The fall in inflation could see the Bank of England reduce interest rates sooner, easing mortgage costs for homeowners, a minister has said.

Work and Pensions Secretary Mel Stride suggested the unexpectedly fast drop in inflation would allow the Bank to ease interest rates sooner than planned.

UK inflation hit its lowest level for more than two years in November due to falling petrol prices, official figures show.

The Office for National Statistics (ONS) said the rate of Consumer Prices Index inflation fell to 3.9 per cent in November, down from 4.6 per cent in October, and the lowest level since September 2021.

Mr Stride told LBC Radio that the “rather better number than was anticipated” suggests inflation is “coming down a bit faster than many [economists] had imagined”.

“And I think this is really good news.

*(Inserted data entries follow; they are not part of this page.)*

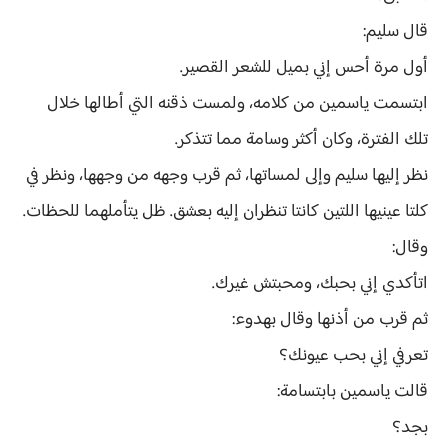
قال سليم:
أول مرة أحس إني بميل للشعر القصير.
ابتسمت ياسمين من كلامه، ولمست ذقنه التي أطالها خلال
تلك الفترة، وكان أكثر وسامة مما تتذكر.
نظر إليها سليم وإلى لمساتها، ثم قرب وجهه من وجهها، ونظر في
كلتا عينيها اللتين كانتا تنظران إليه بعشق. ظل يتأملهما للحظات.
وقال:
اتأكدي إني بحبك، ومحبتش غيرك.
ثم قرب من أذنها وقال بهدوء:
تعرفي إني بحب عيونك؟
قالت ياسمين بابتسامة:
بجد؟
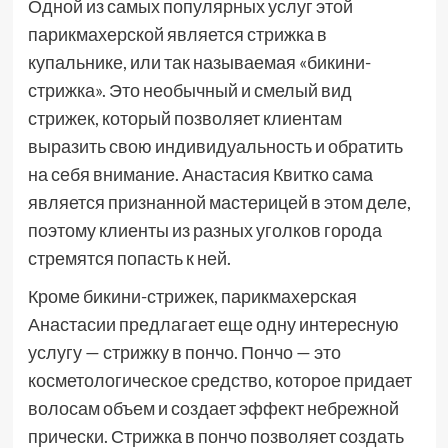
Одной из самых популярных услуг этой
парикмахерской является стрижка в
купальнике, или так называемая «бикини-
стрижка». Это необычный и смелый вид
стрижек, который позволяет клиентам
выразить свою индивидуальность и обратить
на себя внимание. Анастасия Квитко сама
является признанной мастерицей в этом деле,
поэтому клиенты из разных уголков города
стремятся попасть к ней.
Кроме бикини-стрижек, парикмахерская
Анастасии предлагает еще одну интересную
услугу — стрижку в пончо. Пончо — это
косметологическое средство, которое придает
волосам объем и создает эффект небрежной
прически. Стрижка в пончо позволяет создать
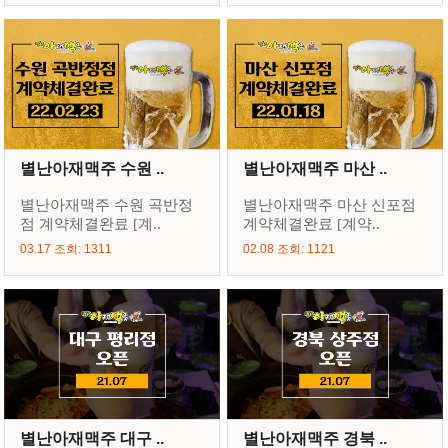
별난아재맥주 수원 ..
별난아재맥주 마산 ..
별난아재맥주 수원 곡반정
별난아재맥주 마산 신포점
점 계약체결완료 [계..
계약체결완료 [계약..
03.17 조회: 1311
02.08 조회: 1121
별난아재맥주 대구 ..
별난아재맥주 경북 ..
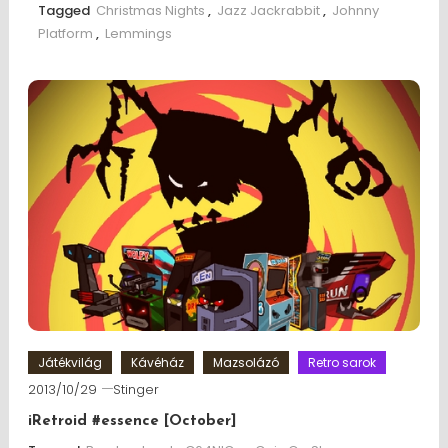
Tagged
Christmas Nights
,
Jazz Jackrabbit
,
Johnny
Platform
,
Lemmings
Játékvilág
Kávéház
Mazsolázó
Retro sarok
2013/10/29
Stinger
iRetroid #essence [October]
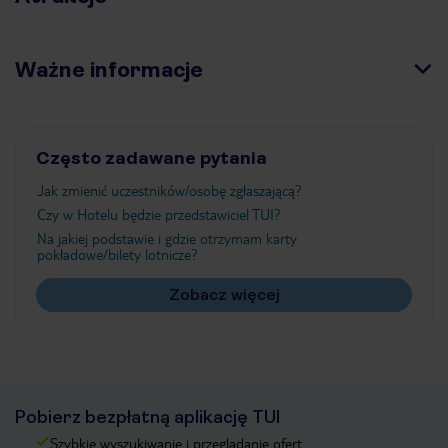
Ważne informacje
Często zadawane pytania
Jak zmienić uczestników/osobę zgłaszającą?
Czy w Hotelu będzie przedstawiciel TUI?
Na jakiej podstawie i gdzie otrzymam karty
pokładowe/bilety lotnicze?
Zobacz więcej
Pobierz bezpłatną aplikację TUI
Szybkie wyszukiwanie i przeglądanie ofert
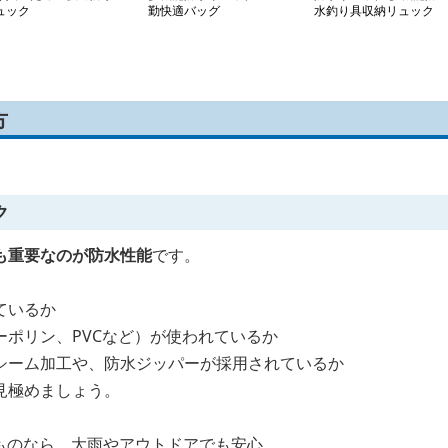
ュック
勤快適バッグ
水釣り具収納リュック
方
ク
も重要なのが防水性能
です。
ているか
ーポリン、PVCなど）が使われているか
シーム加工や、防水ジッパーが採用されているか
見極めましょう。
のものなら、大雨やアウトドアでも安心。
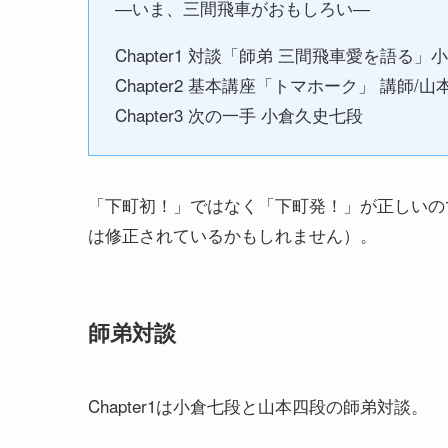
―いま、三間飛車がおもしろい―
Chapter1 対談「師弟 三間飛車愛を語
Chapter2 基本講座「トマホーク」 講師/
Chapter3 次の一手 小倉久史七段
「下町初！」ではなく「下町発！」が正しいの
は修正されているかもしれません）。
師弟対談
Chapter1は小倉七段と山本四段の師弟対談。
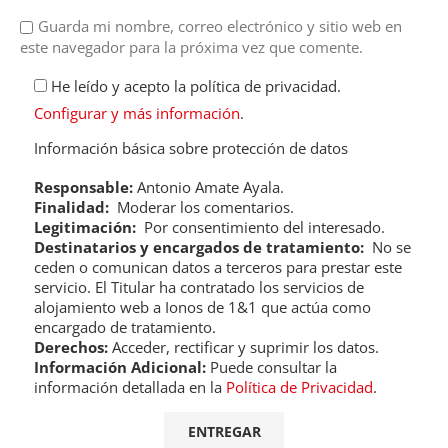
Guarda mi nombre, correo electrónico y sitio web en
este navegador para la próxima vez que comente.
He leído y acepto la política de privacidad.
Configurar y más información
.
Información básica sobre protección de datos
Responsable:
Antonio Amate Ayala.
Finalidad:
Moderar los comentarios.
Legitimación:
Por consentimiento del interesado.
Destinatarios y encargados de tratamiento:
No se
ceden o comunican datos a terceros para prestar este
servicio. El Titular ha contratado los servicios de
alojamiento web a Ionos de 1&1 que actúa como
encargado de tratamiento.
Derechos:
Acceder, rectificar y suprimir los datos.
Información Adicional:
Puede consultar la
información detallada en la
Política de Privacidad
.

I think this is a turning point. I think the economy will definitely start to benefit from this,” he said.

He added: “A greater decrease in inflation of course means that monetary policy might be loosened a little bit more quickly than it would otherwise be – in other words, interest rates coming down.

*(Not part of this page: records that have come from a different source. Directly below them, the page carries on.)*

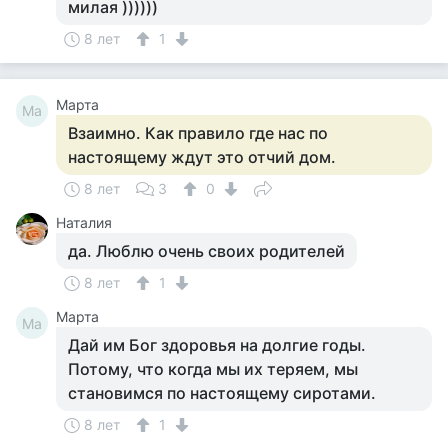
милая ))))))
8 лет
1
Марта
Ма
Взаимно. Как правило где нас по
настоящему ждут это отчий дом.
8 лет
3
0
Наталия
да. Люблю очень своих родителей
8 лет
1
Марта
Ма
Дай им Бог здоровья на долгие годы.
Потому, что когда мы их теряем, мы
становимся по настоящему сиротами.
8 лет
1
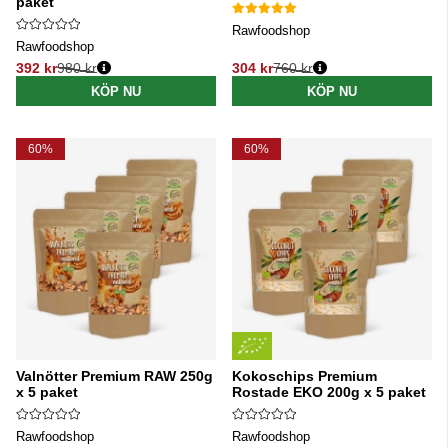
paket
Rawfoodshop
Rawfoodshop
392 kr
980 kr
304 kr
760 kr
Ordinarie pris:
Ordinarie pris:
KÖP NU
KÖP NU
60%
60%
Valnötter Premium RAW 250g
Kokoschips Premium
x 5 paket
Rostade EKO 200g x 5 paket
Rawfoodshop
Rawfoodshop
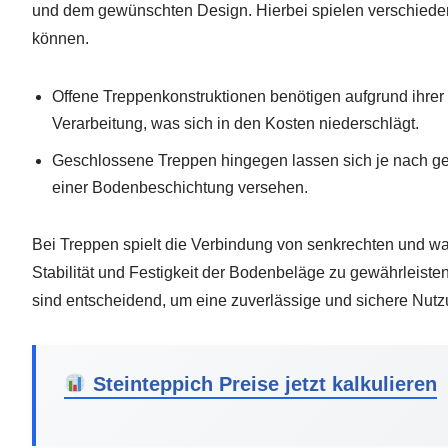
und dem gewünschten Design. Hierbei spielen verschieden
können.
Offene Treppenkonstruktionen benötigen aufgrund ihre
Verarbeitung, was sich in den Kosten niederschlägt.
Geschlossene Treppen hingegen lassen sich je nach gew
einer Bodenbeschichtung versehen.
Bei Treppen spielt die Verbindung von senkrechten und wa
Stabilität und Festigkeit der Bodenbeläge zu gewährleist
sind entscheidend, um eine zuverlässige und sichere Nutz
Steinteppich Preise jetzt kalkulieren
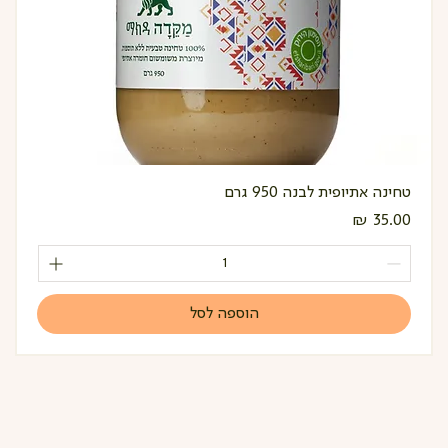
טחינה אתיופית לבנה 950 גרם
מחיר
הוספה לסל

“Those are matters for the independent Bank of England, they are not for me to predict, but if inflation comes down faster than expected, then that does take some pressure off the Bank of England in terms of keeping interest rates higher, which of course in time and in turn feeds into mortgage rates.”

Last week the Bank indicated interest rates will remain high well into 2024, and might even need to increase again, might need to increase again to reduce inflation.

Governor Andrew Bailey confirmed the base rate would be held at 5.25 per cent for the third consecutive time – scuppering hopes that interest rates would fall in the new year.

i revealed millions more people are facing higher mortgage costs in 2024 with more than one in five fixed rate deals coming up for renewal next year.

Financial Conduct Authority (FCA) figures show at least 1.54 million fixed rate mortgage deals will expire over the course of 2024, leading to concern that the impact of high interest rates has not yet been felt.

Grant Fitzner, chief economist at the ONS, said inflation had fallen but “prices remain substantially above what they were before the invasion of Ukraine”.

“The biggest driver for this month’s fall was a decrease in fuel prices after an increase at the same time last year,” he said.

“Food prices also pulled down inflation, as they rose much more slowly than this time last year.

“There was also a price drop for a range of household goods and the cost of second-hand cars.”

The ONS confirmed that the Bank, which held interest rates at 5.25% last week, had not seen the most recent inflation figures before its latest decision.

Chancellor Jeremy Hunt claimed the UK was “back on the path to healthy, sustainable growth” after the big fall in inflation.

Mr Hunt said: “With inflation more than halved we are starting to remove inflationary pressures from the economy.

“Alongside the business tax cuts announced in the autumn statement, this means we are back on the path to healthy, sustainable growth.

“But many families are still struggling with high prices so we will continue to prioritise measures that help with cost-of-living pressures.”